『親を送る』(井上理津子・著)が本日発売となりました。
井上理津子さんといえば、取材困難な現代の遊郭・飛田新地を10年かけて取材した『さいごの色街 飛田』(筑摩書房/2011年)が、ノンフィクションとしては異例のヒット作になりました。
続く『葬送の仕事師たち』(新潮社/2015年)でも火葬場で働く人たちや湯灌・納棺師など、自ら口を開く人の少ない葬送にまつわる仕事の周辺を取材し、話題になりました。
新刊の『親を送る』は、これまでの井上さんの本とは違って取材対象はなく、ご自身が7年前に相次いでご両親を亡くされた時のことを時系列で書いたセルフ・ドキュメントです。
ですが、やはり一本の糸でつながっています。
『さいごの色街 飛田』の取材をご両親には話せなかったこと、打ちひしがれながら葬儀の準備をしていた時に葬送業界に関心を持ったことが本書に出てきます。
「自分自身に取材」というこれまた取材困難なものに挑んだ新作とも言えます。
80才近くになっても元気な母への複雑な思い、その母が倒れた時の想像以上の苦しさ、父の介護の行き詰まり感、両親を送った後の後悔の嵐など、誰もが経験しうる痛みが、率直につづられています。
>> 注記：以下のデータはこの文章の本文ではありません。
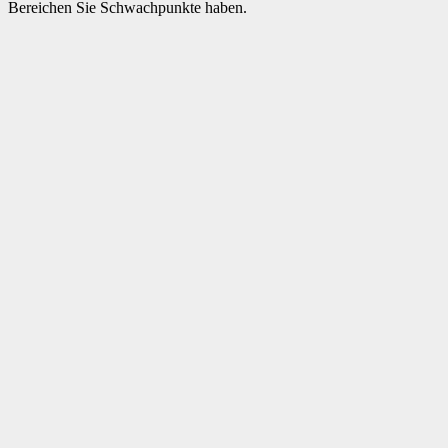
Bereichen Sie Schwachpunkte haben.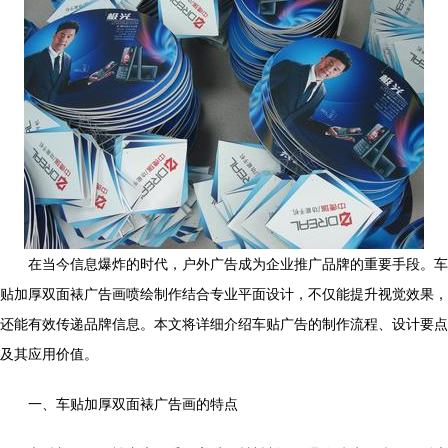
在当今信息爆炸的时代，户外广告成为企业推广品牌的重要手段。车
贴加厚双面裱广告画喷绘制作结合专业平面设计，不仅能提升视觉效果，
还能有效传递品牌信息。本文将详细介绍车贴广告的制作流程、设计要点
及其应用价值。
一、车贴加厚双面裱广告画的特点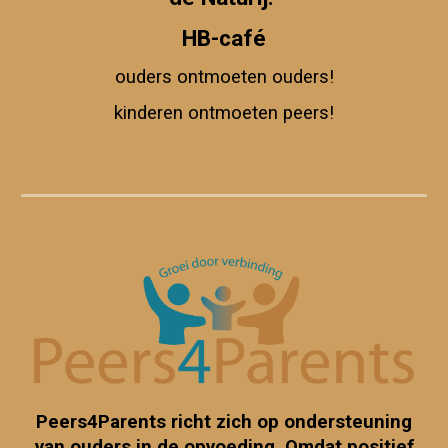
HB-café
ouders ontmoeten ouders!
kinderen ontmoeten peers!
Peers4Parents richt zich op ondersteuning
van ouders in de opvoeding. Omdat positief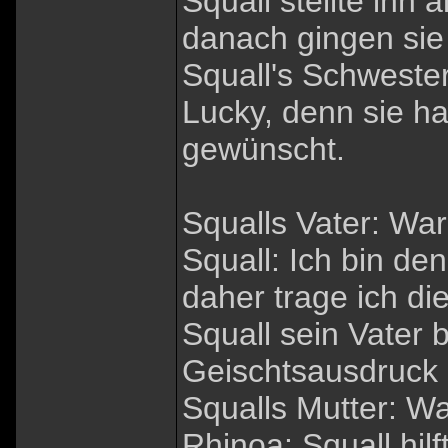
Squall stellte ihn
danach gingen sie
Squall's Schwester
Lucky, denn sie ha
gewünscht.
Squalls Vater: Wa
Squall: Ich bin d
daher trage ich di
Squall sein Vater
Geischtsausdruck 
Squalls Mutter: Wa
Rhinoa: Squall hilf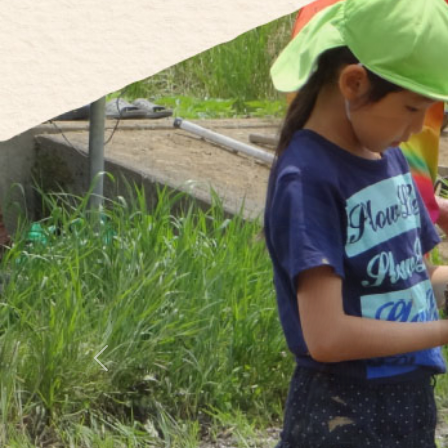
Previous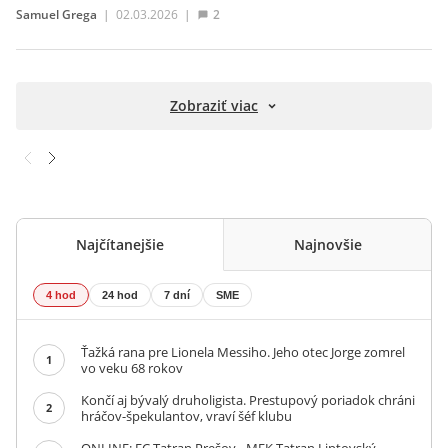
Samuel Grega
|
02.03.2026
|
2
Zobraziť viac
Najčítanejšie
Najnovšie
4 hod
24 hod
7 dní
SME
Ťažká rana pre Lionela Messiho. Jeho otec Jorge zomrel
1
vo veku 68 rokov
Končí aj bývalý druholigista. Prestupový poriadok chráni
2
hráčov-špekulantov, vraví šéf klubu
ONLINE: FC Tatran Prešov - MFK Tatran Liptovský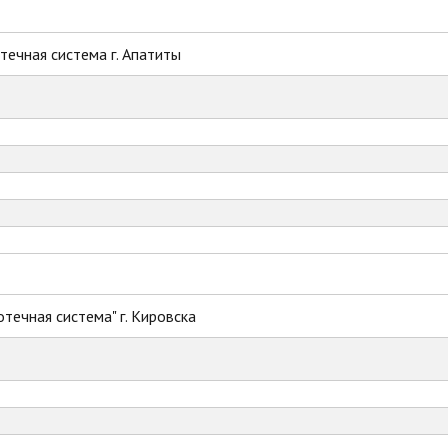
ечная система г. Апатиты
течная система" г. Кировска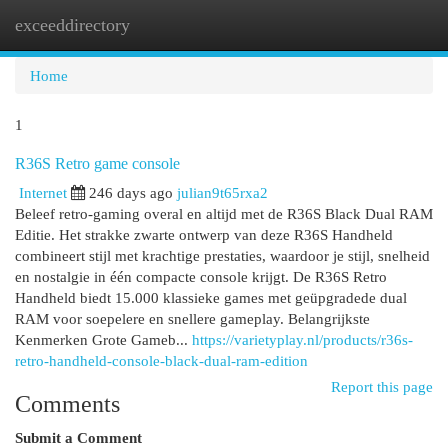
exceeddirectory
Togg
navi
Home
1
R36S Retro game console
Internet
246 days ago
julian9t65rxa2
Beleef retro-gaming overal en altijd met de R36S Black Dual RAM
Editie. Het strakke zwarte ontwerp van deze R36S Handheld
combineert stijl met krachtige prestaties, waardoor je stijl, snelheid
en nostalgie in één compacte console krijgt. De R36S Retro
Handheld biedt 15.000 klassieke games met geüpgradede dual
RAM voor soepelere en snellere gameplay. Belangrijkste
Kenmerken Grote Gameb...
https://varietyplay.nl/products/r36s-
retro-handheld-console-black-dual-ram-edition
Report this page
Comments
Submit a Comment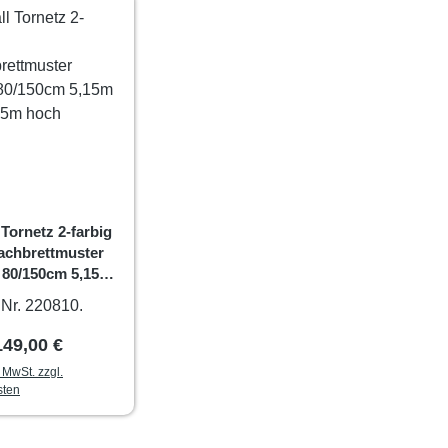
 Tornetz 2-farbig
achbrettmuster
e 80/150cm 5,15m
t, 2,05m hoch
. Nr. 220810.
Regulärer Preis:
149,00 €
. MwSt. zzgl.
sten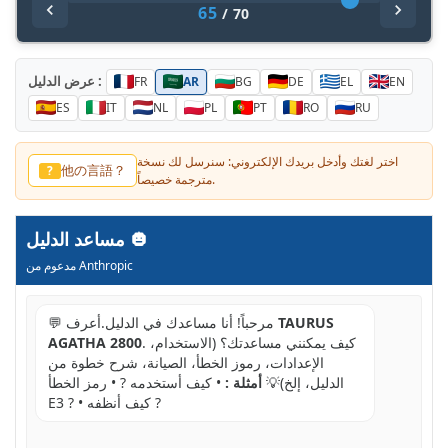
65
/
70
عرض الدليل :
FR
AR
BG
DE
EL
EN
ES
IT
NL
PL
PT
RO
RU
اختر لغتك وأدخل بريدك الإلكتروني: سنرسل لك نسخة
他の言語？
?
مترجمة خصيصاً.
مساعد الدليل
مدعوم من Anthropic
TAURUS
💬 مرحباً! أنا مساعدك في الدليل.أعرف
. كيف يمكنني مساعدتك؟ (الاستخدام،
AGATHA 2800
الإعدادات، رموز الخطأ، الصيانة، شرح خطوة من
الدليل، إلخ)💡
أمثلة :
• كيف أستخدمه ? • رمز الخطأ
E3 ? • كيف أنظفه ?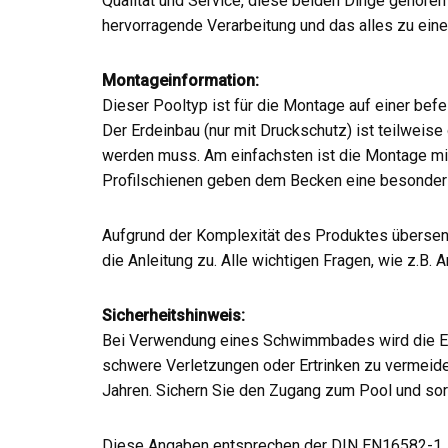
Qualität und Service, diese beiden Dinge gehören
hervorragende Verarbeitung und das alles zu eine
Montageinformation:
Dieser Pooltyp ist für die Montage auf einer befe
Der Erdeinbau (nur mit Druckschutz) ist teilweis
werden muss. Am einfachsten ist die Montage mit
Profilschienen geben dem Becken eine besonders 
Aufgrund der Komplexität des Produktes übersend
die Anleitung zu. Alle wichtigen Fragen, wie z.B.
Sicherheitshinweis:
Bei Verwendung eines Schwimmbades wird die Ein
schwere Verletzungen oder Ertrinken zu vermeid
Jahren. Sichern Sie den Zugang zum Pool und sor
Diese Angaben entsprechen der DIN EN16582-1.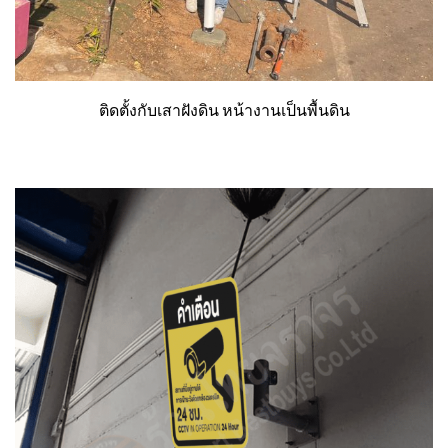
ติดตั้งกับเสาฝังดิน หน้างานเป็นพื้นดิน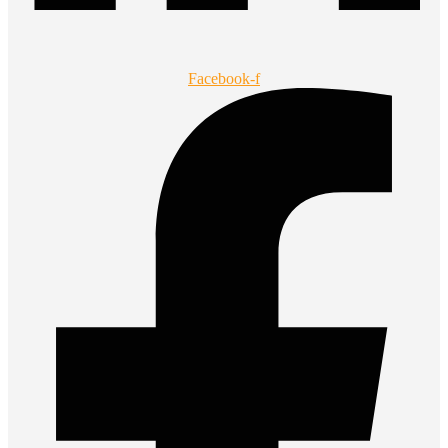
Facebook-f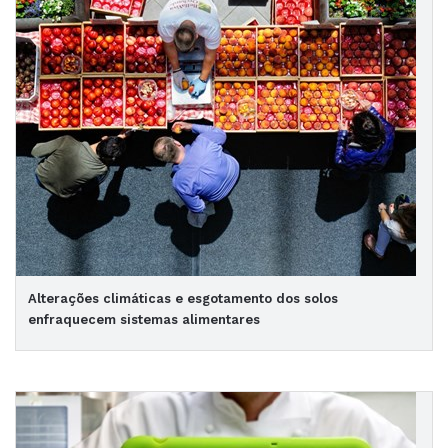
Alterações climáticas e esgotamento dos solos
enfraquecem sistemas alimentares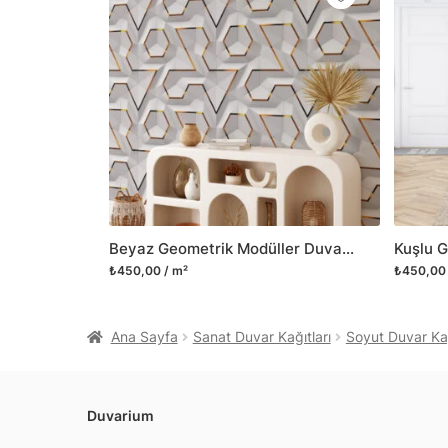
Beyaz Geometrik Modüller Duvar Posteri, Modern Duvar Dekorasyonu için Özel Ölçü Duvar Kağıdı
₺450,00 / m²
₺450,00 
Ana Sayfa
Sanat Duvar Kağıtları
Soyut Duvar Kağ
Duvarium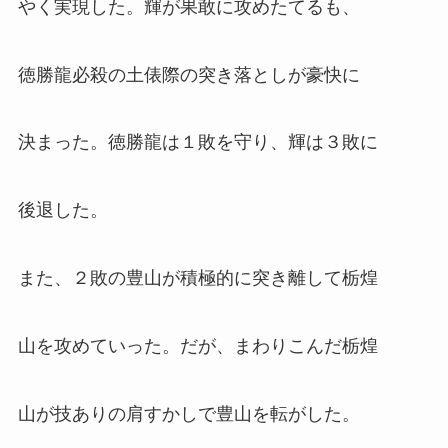
やく実現した。輝が果敢に攻めたてるも、
徳勝龍必殺の土俵際の突き落としが豪快に
決まった。徳勝龍は１敗を守り、輝は３敗に
後退した。
また、２敗の豊山が積極的に突き離して栃煌
山を攻めていった。だが、まわりこんだ栃煌
山が技ありの肩すかしで豊山を転がした。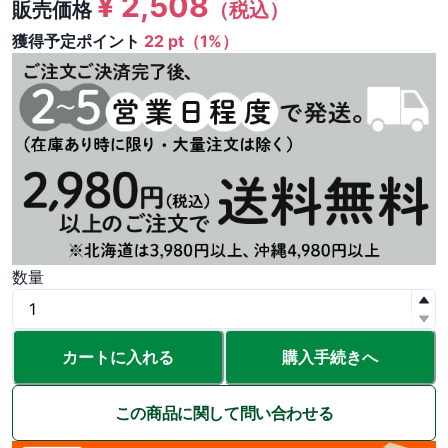
¥
2,508
販売価格
（税込）
獲得予定ポイント
22 pt（1%）
数量
カートに入れる
購入手続きへ
この商品に関して問い合わせる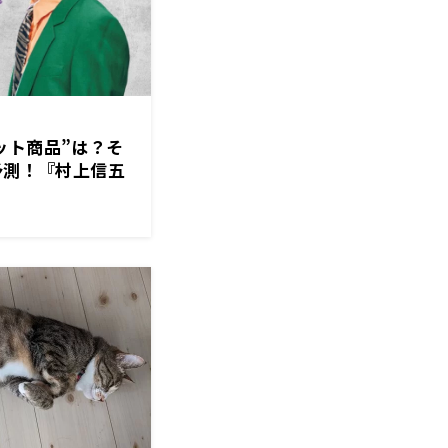
”ヒット商品”は？そ
予測！『村上信五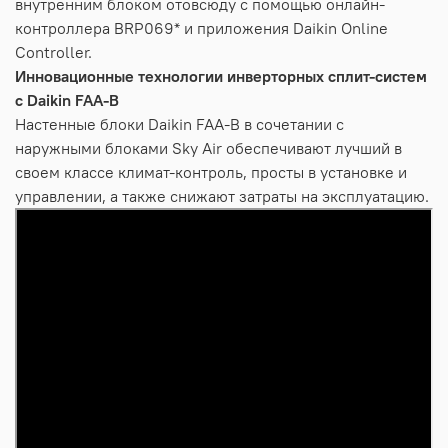
внутренним блоком отовсюду с помощью онлайн-
контроллера BRP069* и приложения Daikin Online
Controller.
Инновационные технологии инверторных сплит-систем
с Daikin FAA-B
Настенные блоки Daikin FAA-B в сочетании с
наружными блоками Sky Air обеспечивают лучший в
своем классе климат-контроль, просты в установке и
управлении, а также снижают затраты на эксплуатацию.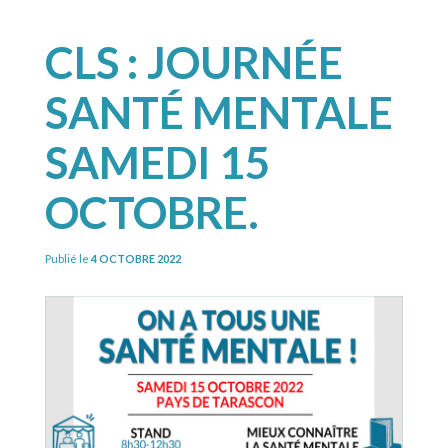
CLS : JOURNÉE
SANTÉ MENTALE
SAMEDI 15
OCTOBRE.
Publié le
4 OCTOBRE 2022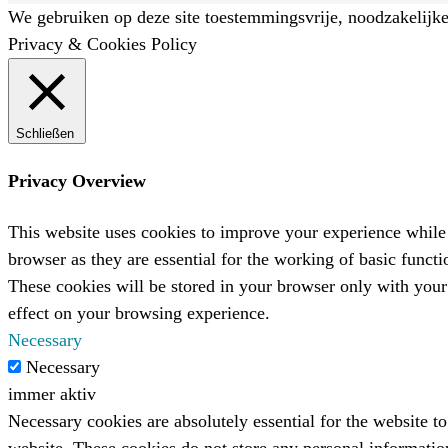
We gebruiken op deze site toestemmingsvrije, noodzakelijke
Privacy & Cookies Policy
Schließen
Privacy Overview
This website uses cookies to improve your experience while 
browser as they are essential for the working of basic funct
These cookies will be stored in your browser only with your
effect on your browsing experience.
Necessary
Necessary
immer aktiv
Necessary cookies are absolutely essential for the website to
website. These cookies do not store any personal informatio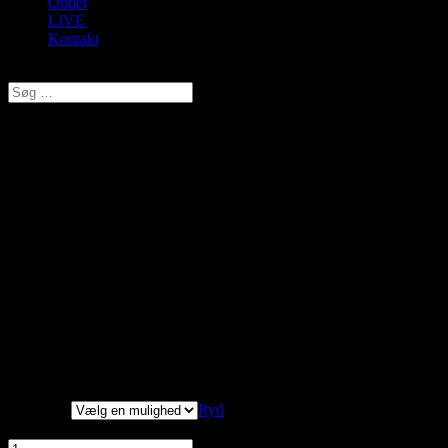
Outlet
LIVE
Kontakt
Vælg en side
Plaisir, BH Forlænger 3 hægter
(5,5 cm) , Hvid
kr.
29,00
Original price was: kr. 29,00.
kr.
23,20
Current price is:
kr. 23,20.
Brug bh-forlængelse 3 × 3 hægter bag på bh'en 

for at øge omkredsen. 

Passer til din yndlings bh, der har 3 hægter 

Størrelse
Ryd
Plaisir, BH Forlænger 3 hægter (5,5 cm) , Hvid antal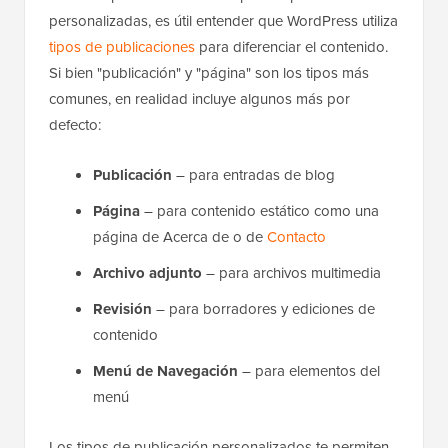
personalizadas, es útil entender que WordPress utiliza
tipos de publicaciones
para diferenciar el contenido.
Si bien "publicación" y "página" son los tipos más
comunes, en realidad incluye algunos más por
defecto:
Publicación
– para entradas de blog
Página
– para contenido estático como una
página de Acerca de o de
Contacto
Archivo adjunto
– para archivos multimedia
Revisión
– para borradores y ediciones de
contenido
Menú de Navegación
– para elementos del
menú
Los tipos de publicación personalizados te permiten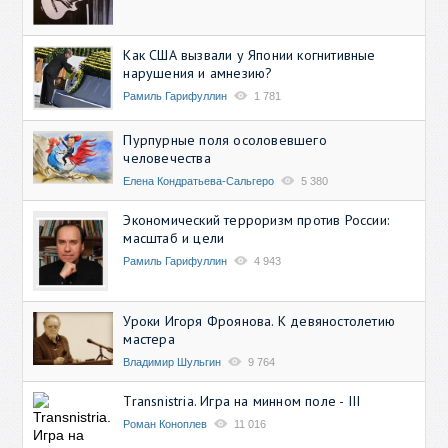
Как США вызвали у Японии когнитивные
нарушения и амнезию?
Рамиль Гарифуллин
1 781
Пурпурные поля осоловевшего
человечества
Елена Кондратьева-Сальгеро
5 380
Экономический терроризм против России:
масштаб и цели
Рамиль Гарифуллин
4 943
Уроки Игоря Фроянова. К девяностолетию
мастера
Владимир Шульгин
9 764
Transnistria. Игра на минном поле - III
Роман Коноплев
11 016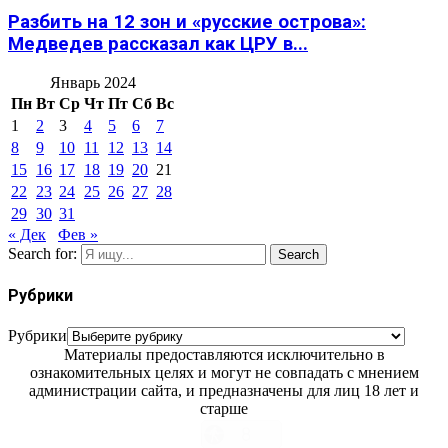
Разбить на 12 зон и «русские острова»:
Медведев рассказал как ЦРУ в...
Январь 2024
Пн
Вт
Ср
Чт
Пт
Сб
Вс
1
2
3
4
5
6
7
8
9
10
11
12
13
14
15
16
17
18
19
20
21
22
23
24
25
26
27
28
29
30
31
« Дек
Фев »
Search for:
Search
Рубрики
Рубрики
Материалы предоставляются исключительно в
ознакомительных целях и могут не совпадать с мнением
администрации сайта, и предназначены для лиц 18 лет и
старше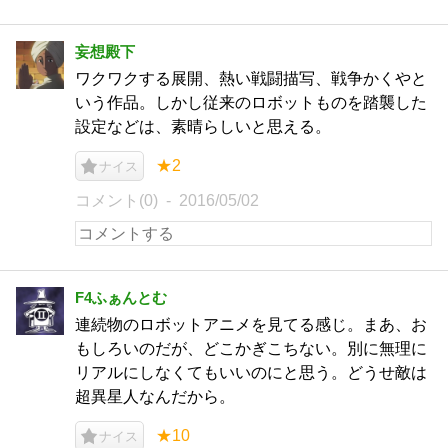
妄想殿下
ワクワクする展開、熱い戦闘描写、戦争かくやと
いう作品。しかし従来のロボットものを踏襲した
設定などは、素晴らしいと思える。
★2
ナイス
コメント(0)
2016/05/02
F4ふぁんとむ
連続物のロボットアニメを見てる感じ。まあ、お
もしろいのだが、どこかぎこちない。別に無理に
リアルにしなくてもいいのにと思う。どうせ敵は
超異星人なんだから。
★10
ナイス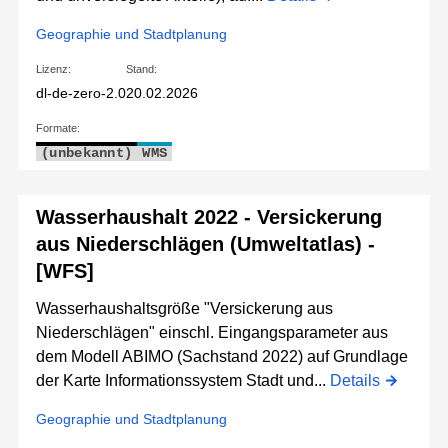
Geographie und Stadtplanung
Lizenz:
Stand:
dl-de-zero-2.0
20.02.2026
Formate:
(unbekannt)
WMS
Wasserhaushalt 2022 - Versickerung
aus Niederschlägen (Umweltatlas) -
[WFS]
Wasserhaushaltsgröße "Versickerung aus
Niederschlägen" einschl. Eingangsparameter aus
dem Modell ABIMO (Sachstand 2022) auf Grundlage
der Karte Informationssystem Stadt und...
Details
Geographie und Stadtplanung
同じように大切な人を亡くした悲しみに苦しんでいる人と体験をわかちあい、共感し合うことで少しでも心のケアにつながれば、という思いが本書を書き始めるきっかけとなりました。
親との別れは逃れられないもの。
「親を送る」しんどさに悩んでいる方、悲しんでいる方、不安に思っている方、ぜひご一読いただけますと幸いです。